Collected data
^^^^^^^^^^^^^^^^

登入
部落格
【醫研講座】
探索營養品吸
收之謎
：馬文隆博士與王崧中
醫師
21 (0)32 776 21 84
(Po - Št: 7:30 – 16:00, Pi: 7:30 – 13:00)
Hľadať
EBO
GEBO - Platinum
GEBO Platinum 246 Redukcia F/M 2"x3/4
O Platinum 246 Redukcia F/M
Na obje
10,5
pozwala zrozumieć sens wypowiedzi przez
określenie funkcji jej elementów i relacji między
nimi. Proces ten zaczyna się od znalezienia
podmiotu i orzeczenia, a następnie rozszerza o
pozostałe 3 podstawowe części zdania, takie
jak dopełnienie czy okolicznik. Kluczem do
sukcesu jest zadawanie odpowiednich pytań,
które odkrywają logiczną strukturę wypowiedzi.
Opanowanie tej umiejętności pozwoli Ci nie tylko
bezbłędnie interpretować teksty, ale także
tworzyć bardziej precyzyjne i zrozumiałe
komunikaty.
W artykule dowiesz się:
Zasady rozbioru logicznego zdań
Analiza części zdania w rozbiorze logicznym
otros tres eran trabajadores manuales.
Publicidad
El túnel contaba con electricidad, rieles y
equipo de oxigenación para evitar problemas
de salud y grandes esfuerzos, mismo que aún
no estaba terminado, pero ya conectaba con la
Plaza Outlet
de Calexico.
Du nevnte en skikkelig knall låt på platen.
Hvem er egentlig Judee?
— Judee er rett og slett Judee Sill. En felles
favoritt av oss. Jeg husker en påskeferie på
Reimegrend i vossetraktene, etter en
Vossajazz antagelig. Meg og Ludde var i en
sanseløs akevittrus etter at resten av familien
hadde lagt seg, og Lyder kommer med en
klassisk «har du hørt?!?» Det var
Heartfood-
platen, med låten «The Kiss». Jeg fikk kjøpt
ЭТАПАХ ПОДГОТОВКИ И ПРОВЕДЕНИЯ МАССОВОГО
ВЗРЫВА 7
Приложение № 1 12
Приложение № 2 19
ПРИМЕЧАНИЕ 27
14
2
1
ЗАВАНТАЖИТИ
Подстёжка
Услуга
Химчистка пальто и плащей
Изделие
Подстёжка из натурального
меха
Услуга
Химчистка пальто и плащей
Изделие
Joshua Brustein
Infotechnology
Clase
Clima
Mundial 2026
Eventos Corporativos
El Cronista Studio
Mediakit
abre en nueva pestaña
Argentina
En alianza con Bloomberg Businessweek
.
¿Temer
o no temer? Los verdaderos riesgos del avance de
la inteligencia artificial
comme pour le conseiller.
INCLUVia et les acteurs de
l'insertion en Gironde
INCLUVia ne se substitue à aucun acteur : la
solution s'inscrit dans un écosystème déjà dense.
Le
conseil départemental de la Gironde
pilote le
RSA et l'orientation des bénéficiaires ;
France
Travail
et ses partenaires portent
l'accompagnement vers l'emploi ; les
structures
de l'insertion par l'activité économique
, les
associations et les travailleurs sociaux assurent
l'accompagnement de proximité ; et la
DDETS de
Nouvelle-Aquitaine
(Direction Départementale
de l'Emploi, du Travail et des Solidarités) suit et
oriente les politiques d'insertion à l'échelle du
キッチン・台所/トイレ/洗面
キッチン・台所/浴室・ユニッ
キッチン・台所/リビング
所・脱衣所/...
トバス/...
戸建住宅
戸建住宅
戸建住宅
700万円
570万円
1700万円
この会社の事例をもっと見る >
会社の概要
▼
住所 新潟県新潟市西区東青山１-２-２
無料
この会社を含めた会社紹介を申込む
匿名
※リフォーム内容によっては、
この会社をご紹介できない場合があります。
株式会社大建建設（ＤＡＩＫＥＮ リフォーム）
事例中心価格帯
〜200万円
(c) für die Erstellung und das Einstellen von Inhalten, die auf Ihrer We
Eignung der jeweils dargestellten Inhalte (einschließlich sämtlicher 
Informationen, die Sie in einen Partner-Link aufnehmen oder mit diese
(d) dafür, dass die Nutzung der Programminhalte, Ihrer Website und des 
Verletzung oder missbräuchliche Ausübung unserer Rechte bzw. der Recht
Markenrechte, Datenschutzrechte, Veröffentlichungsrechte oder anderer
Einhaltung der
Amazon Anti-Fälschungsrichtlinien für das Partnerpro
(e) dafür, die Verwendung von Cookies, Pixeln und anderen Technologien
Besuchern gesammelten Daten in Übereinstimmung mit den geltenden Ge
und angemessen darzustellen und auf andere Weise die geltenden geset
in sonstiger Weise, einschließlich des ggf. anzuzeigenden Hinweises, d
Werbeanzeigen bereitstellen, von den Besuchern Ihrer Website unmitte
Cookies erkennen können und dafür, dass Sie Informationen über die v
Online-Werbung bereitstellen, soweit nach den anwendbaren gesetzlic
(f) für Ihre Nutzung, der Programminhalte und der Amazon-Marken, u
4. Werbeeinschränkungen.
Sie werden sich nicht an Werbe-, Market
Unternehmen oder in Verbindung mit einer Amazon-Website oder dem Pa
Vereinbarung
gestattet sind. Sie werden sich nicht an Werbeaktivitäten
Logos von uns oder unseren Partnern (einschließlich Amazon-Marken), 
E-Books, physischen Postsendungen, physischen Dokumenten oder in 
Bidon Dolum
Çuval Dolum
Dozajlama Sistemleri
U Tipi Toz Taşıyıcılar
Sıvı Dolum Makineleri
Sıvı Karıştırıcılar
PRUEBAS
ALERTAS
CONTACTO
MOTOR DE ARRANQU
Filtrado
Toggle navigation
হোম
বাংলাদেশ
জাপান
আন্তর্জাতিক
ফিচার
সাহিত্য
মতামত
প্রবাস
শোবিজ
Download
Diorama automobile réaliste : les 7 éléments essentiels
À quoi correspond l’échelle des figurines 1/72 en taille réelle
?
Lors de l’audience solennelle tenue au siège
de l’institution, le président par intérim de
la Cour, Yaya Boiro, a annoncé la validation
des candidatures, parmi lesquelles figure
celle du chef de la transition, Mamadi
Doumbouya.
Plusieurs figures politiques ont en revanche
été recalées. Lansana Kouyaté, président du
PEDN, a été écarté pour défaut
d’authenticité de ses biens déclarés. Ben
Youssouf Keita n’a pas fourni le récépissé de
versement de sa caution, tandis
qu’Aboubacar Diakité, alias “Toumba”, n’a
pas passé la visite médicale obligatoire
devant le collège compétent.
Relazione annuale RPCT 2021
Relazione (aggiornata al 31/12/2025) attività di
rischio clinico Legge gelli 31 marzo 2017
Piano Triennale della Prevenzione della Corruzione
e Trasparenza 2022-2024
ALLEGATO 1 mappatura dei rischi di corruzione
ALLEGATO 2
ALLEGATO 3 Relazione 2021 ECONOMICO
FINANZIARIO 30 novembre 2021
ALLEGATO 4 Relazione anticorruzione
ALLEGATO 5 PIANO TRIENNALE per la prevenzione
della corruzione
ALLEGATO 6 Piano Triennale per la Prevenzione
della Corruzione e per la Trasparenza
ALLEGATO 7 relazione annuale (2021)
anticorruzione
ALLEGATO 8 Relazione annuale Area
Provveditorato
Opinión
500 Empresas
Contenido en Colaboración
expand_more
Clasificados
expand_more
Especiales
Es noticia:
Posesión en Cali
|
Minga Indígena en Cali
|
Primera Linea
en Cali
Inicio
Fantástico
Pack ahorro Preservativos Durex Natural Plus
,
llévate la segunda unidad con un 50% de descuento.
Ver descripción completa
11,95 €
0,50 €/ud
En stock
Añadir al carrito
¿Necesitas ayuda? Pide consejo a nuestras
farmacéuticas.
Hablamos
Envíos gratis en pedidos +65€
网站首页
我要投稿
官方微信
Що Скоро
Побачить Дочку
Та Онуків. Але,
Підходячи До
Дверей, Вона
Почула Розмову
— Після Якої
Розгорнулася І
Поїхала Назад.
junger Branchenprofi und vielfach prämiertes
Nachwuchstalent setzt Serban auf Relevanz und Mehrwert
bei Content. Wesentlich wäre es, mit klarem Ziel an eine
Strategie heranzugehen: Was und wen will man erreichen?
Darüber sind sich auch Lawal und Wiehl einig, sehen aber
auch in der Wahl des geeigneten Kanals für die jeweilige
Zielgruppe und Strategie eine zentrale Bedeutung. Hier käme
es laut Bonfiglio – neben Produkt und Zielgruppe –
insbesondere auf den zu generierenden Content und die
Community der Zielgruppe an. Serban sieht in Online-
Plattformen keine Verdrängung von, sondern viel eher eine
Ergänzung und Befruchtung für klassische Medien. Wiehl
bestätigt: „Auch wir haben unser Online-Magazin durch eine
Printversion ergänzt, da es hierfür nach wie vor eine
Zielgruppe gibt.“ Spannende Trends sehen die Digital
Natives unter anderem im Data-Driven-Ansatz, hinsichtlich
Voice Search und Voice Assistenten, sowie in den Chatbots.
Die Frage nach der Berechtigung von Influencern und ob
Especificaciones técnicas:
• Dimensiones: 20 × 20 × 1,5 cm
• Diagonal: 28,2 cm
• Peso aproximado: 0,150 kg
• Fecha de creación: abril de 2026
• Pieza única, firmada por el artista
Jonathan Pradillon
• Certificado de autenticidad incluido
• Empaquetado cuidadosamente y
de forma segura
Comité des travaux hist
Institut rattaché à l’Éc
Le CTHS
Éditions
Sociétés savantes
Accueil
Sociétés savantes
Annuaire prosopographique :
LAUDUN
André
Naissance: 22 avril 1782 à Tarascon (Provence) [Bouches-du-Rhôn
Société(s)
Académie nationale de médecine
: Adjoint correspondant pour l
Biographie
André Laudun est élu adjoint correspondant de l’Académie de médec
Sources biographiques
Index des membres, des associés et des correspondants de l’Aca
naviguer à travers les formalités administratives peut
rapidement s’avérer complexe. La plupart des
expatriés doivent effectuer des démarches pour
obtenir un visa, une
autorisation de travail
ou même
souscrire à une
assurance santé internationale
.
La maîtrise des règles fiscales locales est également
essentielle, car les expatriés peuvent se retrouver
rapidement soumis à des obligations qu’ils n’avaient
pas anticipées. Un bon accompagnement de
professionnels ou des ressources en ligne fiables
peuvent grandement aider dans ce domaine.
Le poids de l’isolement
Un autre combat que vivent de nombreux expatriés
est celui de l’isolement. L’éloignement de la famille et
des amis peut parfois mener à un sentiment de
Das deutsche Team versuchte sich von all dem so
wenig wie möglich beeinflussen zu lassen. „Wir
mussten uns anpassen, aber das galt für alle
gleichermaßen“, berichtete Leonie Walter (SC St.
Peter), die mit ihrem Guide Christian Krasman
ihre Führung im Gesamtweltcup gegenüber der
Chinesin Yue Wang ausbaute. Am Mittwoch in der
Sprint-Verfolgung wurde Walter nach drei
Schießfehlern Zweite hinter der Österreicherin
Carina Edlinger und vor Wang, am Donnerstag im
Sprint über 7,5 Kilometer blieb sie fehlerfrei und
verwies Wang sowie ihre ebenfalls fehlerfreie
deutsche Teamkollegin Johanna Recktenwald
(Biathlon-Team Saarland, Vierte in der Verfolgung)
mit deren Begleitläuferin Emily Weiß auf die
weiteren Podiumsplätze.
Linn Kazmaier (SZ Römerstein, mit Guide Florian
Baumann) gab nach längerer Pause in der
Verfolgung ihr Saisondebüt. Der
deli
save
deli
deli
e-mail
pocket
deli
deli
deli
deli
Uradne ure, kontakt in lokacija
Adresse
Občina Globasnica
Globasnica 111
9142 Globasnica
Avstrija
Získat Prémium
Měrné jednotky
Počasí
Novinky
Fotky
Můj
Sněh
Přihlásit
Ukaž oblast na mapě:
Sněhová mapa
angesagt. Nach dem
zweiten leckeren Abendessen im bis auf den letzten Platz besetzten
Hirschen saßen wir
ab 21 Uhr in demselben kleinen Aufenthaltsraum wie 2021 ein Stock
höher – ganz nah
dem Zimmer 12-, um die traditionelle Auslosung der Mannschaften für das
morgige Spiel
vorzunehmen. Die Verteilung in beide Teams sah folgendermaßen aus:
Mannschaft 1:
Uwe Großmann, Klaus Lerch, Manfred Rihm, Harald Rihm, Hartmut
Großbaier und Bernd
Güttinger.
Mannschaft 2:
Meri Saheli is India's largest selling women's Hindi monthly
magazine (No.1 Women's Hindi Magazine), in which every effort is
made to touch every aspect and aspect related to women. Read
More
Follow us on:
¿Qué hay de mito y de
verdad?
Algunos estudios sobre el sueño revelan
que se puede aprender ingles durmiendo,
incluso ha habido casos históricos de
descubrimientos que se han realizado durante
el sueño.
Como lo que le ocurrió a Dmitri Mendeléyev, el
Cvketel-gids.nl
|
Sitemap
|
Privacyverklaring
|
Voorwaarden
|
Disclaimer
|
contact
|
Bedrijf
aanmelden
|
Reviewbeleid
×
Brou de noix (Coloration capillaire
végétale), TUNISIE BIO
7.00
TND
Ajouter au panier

^^^^^^^^^^^^^^^^

*Problem to solve*. All lines above holding the word "aber" make up the answer; copy each one.

*Solution for this exercise*.
Darüber sind sich auch Lawal und Wiehl einig, sehen aber
mussten uns anpassen, aber das galt für alle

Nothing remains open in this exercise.